#### PROBLEM STATEMENT
Every line holding the string "amandelzuur" should be copied from the listing.

#### ENTRIES SUPPLIED
┏━━
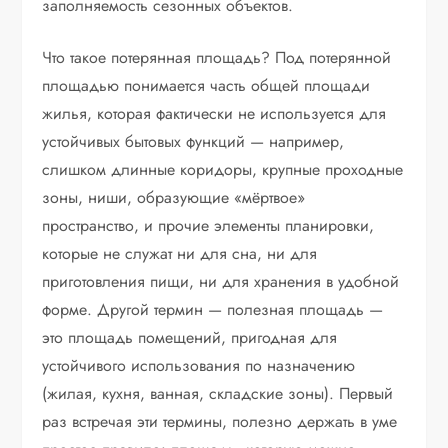
заполняемость сезонных объектов.
Что такое потерянная площадь? Под потерянной
площадью понимается часть общей площади
жилья, которая фактически не используется для
устойчивых бытовых функций — например,
слишком длинные коридоры, крупные проходные
зоны, ниши, образующие «мёртвое»
пространство, и прочие элементы планировки,
которые не служат ни для сна, ни для
приготовления пищи, ни для хранения в удобной
форме. Другой термин — полезная площадь —
это площадь помещений, пригодная для
устойчивого использования по назначению
(жилая, кухня, ванная, складские зоны). Первый
раз встречая эти термины, полезно держать в уме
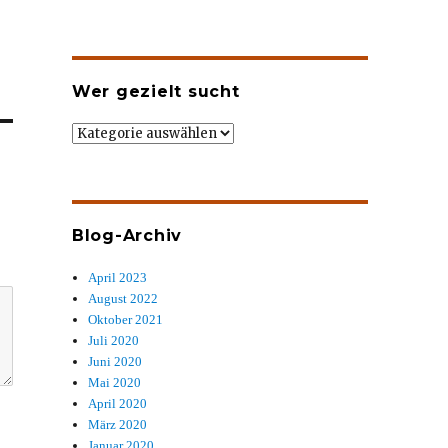
Wer gezielt sucht
Wer
gezielt
sucht
Blog-Archiv
April 2023
August 2022
Oktober 2021
Juli 2020
Juni 2020
Mai 2020
April 2020
März 2020
Januar 2020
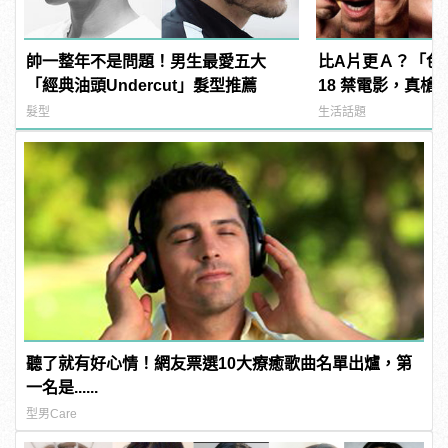
帥一整年不是問題！男生最愛五大
比A片更Ａ？「色
「經典油頭Undercut」髮型推薦
18 禁電影，真槍
直接上！ | manf
髮型
生活話題
聽了就有好心情！網友票選10大療癒歌曲名單出爐，第
一名是......
型男Care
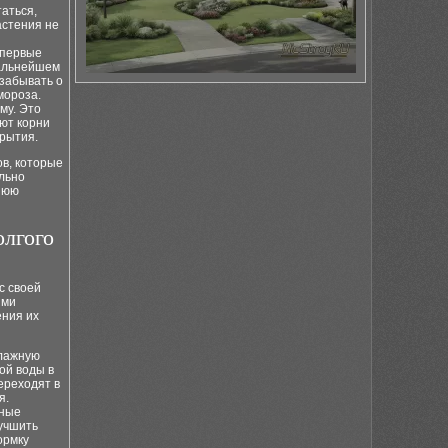
таться,
астения не
 первые
дальнейшем
 забывать о
мороза.
му. Это
ют корни
крытия.
в, которые
ильно
нюю
олгого
с своей
ими
ения их
влажную
ой воды в
ереходят в
я.
сные
учшить
ормку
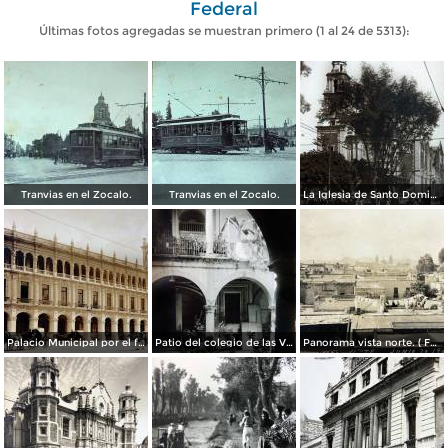
Federal
Últimas fotos agregadas se muestran primero (1 al 24 de 5313):
Tranvias en el Zocalo.
Tranvias en el Zocalo.
La Iglesia de Santo Domingo.
Palacio Municipal por el fotografo Hugo Brehme..
Patio del colegio de las Vizcainas por el fotografo Hugo Brehme.
Panorama vista norte. ( Fechada el 20 de Junio de 1905 ).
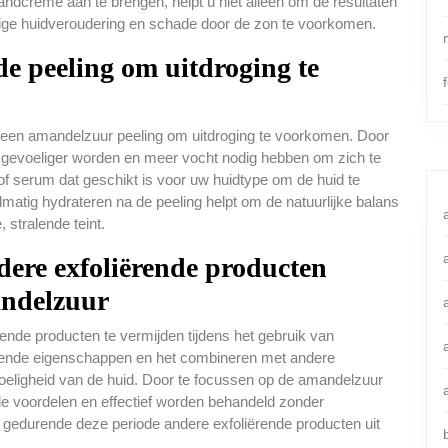
dcrème aan te brengen, helpt u niet alleen om de resultaten
dige huidveroudering en schade door de zon te voorkomen.
e peeling om uitdroging te
a een amandelzuur peeling om uitdroging te voorkomen. Door
d gevoeliger worden en meer vocht nodig hebben om zich te
f serum dat geschikt is voor uw huidtype om de huid te
atig hydrateren na de peeling helpt om de natuurlijke balans
 stralende teint.
dere exfoliërende producten
andelzuur
rende producten te vermijden tijdens het gebruik van
ërende eigenschappen en het combineren met andere
gevoeligheid van de huid. Door te focussen op de amandelzuur
 de voordelen en effectief worden behandeld zonder
gedurende deze periode andere exfoliërende producten uit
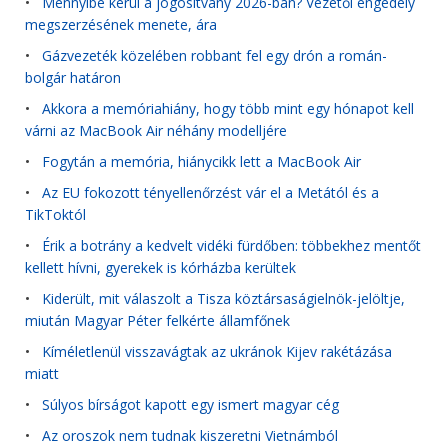
•
Mennyibe kerül a jogosítvány 2026-ban? Vezetői engedély
megszerzésének menete, ára
•
Gázvezeték közelében robbant fel egy drón a román-
bolgár határon
•
Akkora a memóriahiány, hogy több mint egy hónapot kell
várni az MacBook Air néhány modelljére
•
Fogytán a memória, hiánycikk lett a MacBook Air
•
Az EU fokozott tényellenőrzést vár el a Metától és a
TikToktól
•
Érik a botrány a kedvelt vidéki fürdőben: többekhez mentőt
kellett hívni, gyerekek is kórházba kerültek
•
Kiderült, mit válaszolt a Tisza köztársaságielnök-jelöltje,
miután Magyar Péter felkérte államfőnek
•
Kíméletlenül visszavágtak az ukránok Kijev rakétázása
miatt
•
Súlyos bírságot kapott egy ismert magyar cég
•
Az oroszok nem tudnak kiszeretni Vietnámból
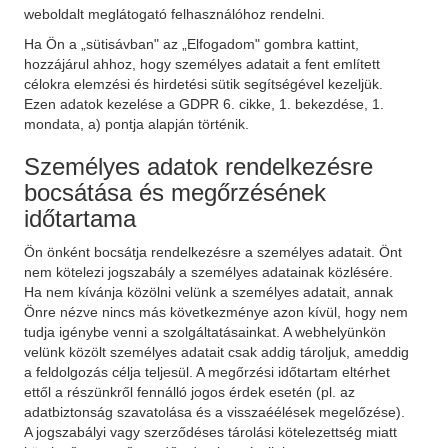
weboldalt meglátogató felhasználóhoz rendelni.
Ha Ön a „sütisávban" az „Elfogadom" gombra kattint,
hozzájárul ahhoz, hogy személyes adatait a fent említett
célokra elemzési és hirdetési sütik segítségével kezeljük.
Ezen adatok kezelése a GDPR 6. cikke, 1. bekezdése, 1.
mondata, a) pontja alapján történik.
Személyes adatok rendelkezésre
bocsátása és megőrzésének
időtartama
Ön önként bocsátja rendelkezésre a személyes adatait. Önt
nem kötelezi jogszabály a személyes adatainak közlésére.
Ha nem kívánja közölni velünk a személyes adatait, annak
Önre nézve nincs más következménye azon kívül, hogy nem
tudja igénybe venni a szolgáltatásainkat. A webhelyünkön
velünk közölt személyes adatait csak addig tároljuk, ameddig
a feldolgozás célja teljesül. A megőrzési időtartam eltérhet
ettől a részünkről fennálló jogos érdek esetén (pl. az
adatbiztonság szavatolása és a visszaéélések megelőzése).
A jogszabályi vagy szerződéses tárolási kötelezettség miatt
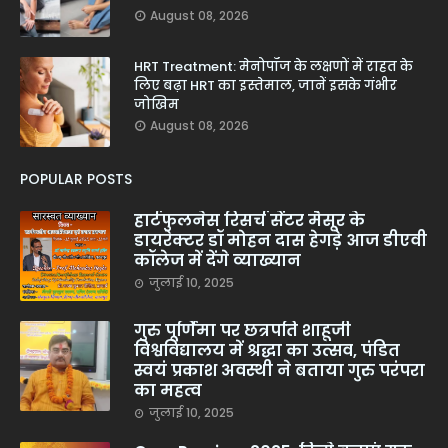
August 08, 2026
HRT Treatment: मेनोपॉज के लक्षणों में राहत के
लिए बढ़ा HRT का इस्तेमाल, जानें इसके गंभीर
जोखिम
August 08, 2026
POPULAR POSTS
हार्टफुलनेस रिसर्च सेंटर मैसूर के
डायरेक्टर डॉ मोहन दास हेगड़े आज डीएवी
कॉलेज में देंगे व्याख्यान
जुलाई 10, 2025
गुरु पूर्णिमा पर छत्रपति शाहूजी
विश्वविद्यालय में श्रद्धा का उत्सव, पंडित
स्वयं प्रकाश अवस्थी ने बताया गुरु परंपरा
का महत्व
जुलाई 10, 2025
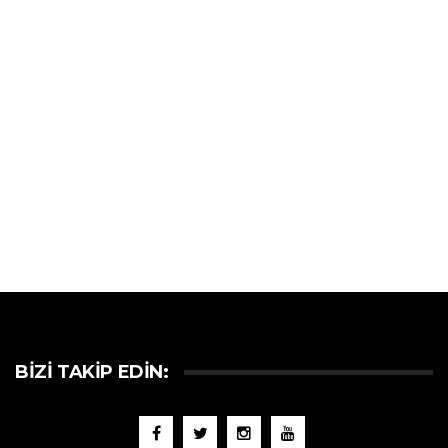
BIZI TAKIP EDIN:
┗━━
#### EXERCISE RESPONSE
a een amandelzuur peeling om uitdroging te voorkomen. Door
gevoeligheid van de huid. Door te focussen op de amandelzuur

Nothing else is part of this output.